Introduction

Health care-associated urinary tract infection (HAUTI) is a major concern with a prevalence of 7.7% (4.6–17.3%) in urology departments, which is higher compared to other departments (0.5–1.7%) [1,2,3,4]. HAUTIs consist of three main clinical conditions that include cystitis, pyelonephritis and urosepsis. In severe HAUTIs, timely administration of antibiotics is crucial with delays increasing the risk of morbidity and mortality [5,6,7,8,9]. Lack of rapid microbiological diagnostics means that first-line antibiotic selection is carried out in the absence of individual patient-specific antibiograms (empirical antibiotics). Empirical antibiotic selection process requires judicious assessment of prior information such as the patient-specific conditions and local antibiotic resistance information [9]. Otherwise, selected empirical antibiotics for infections can be in discordance with the causative pathogen in up to 50% of cases leading to inappropriate antibiotic usage [10, 11].

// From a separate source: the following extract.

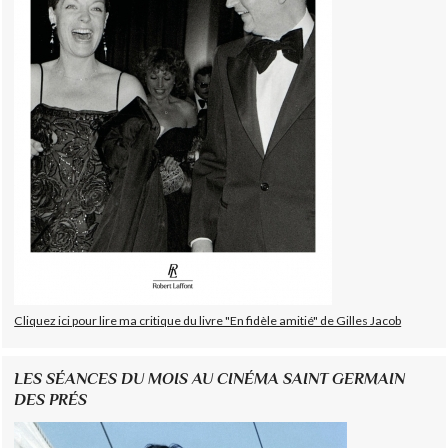
Cliquez ici pour lire ma critique du livre "En fidèle amitié" de Gilles Jacob
LES SÉANCES DU MOIS AU CINÉMA SAINT GERMAIN
DES PRÉS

Selection of empirical antibiotics can be improved with infection surveillance data [12]. As part of routine surveillance studies, HAUTIs are reported as an individual clinical diagnostic entity [12, 13]. This can be problematic because HAUTI is an umbrella term covering different infectious conditions of the urinary tract (cystitis, pyelonephritis and urosepsis), and, therefore, a condition-specific discrepancy of antibiotic resistance (AMR) can be expected [1]. In our previous work, AMR rates were higher in urosepsis for specific antibiotics compared to pyelonephritis and cystitis [1]. Additionally, pathogen diversity between conditions can also be different. The combination of difference in pathogen diversity with AMR can impact the empirical choices between conditions.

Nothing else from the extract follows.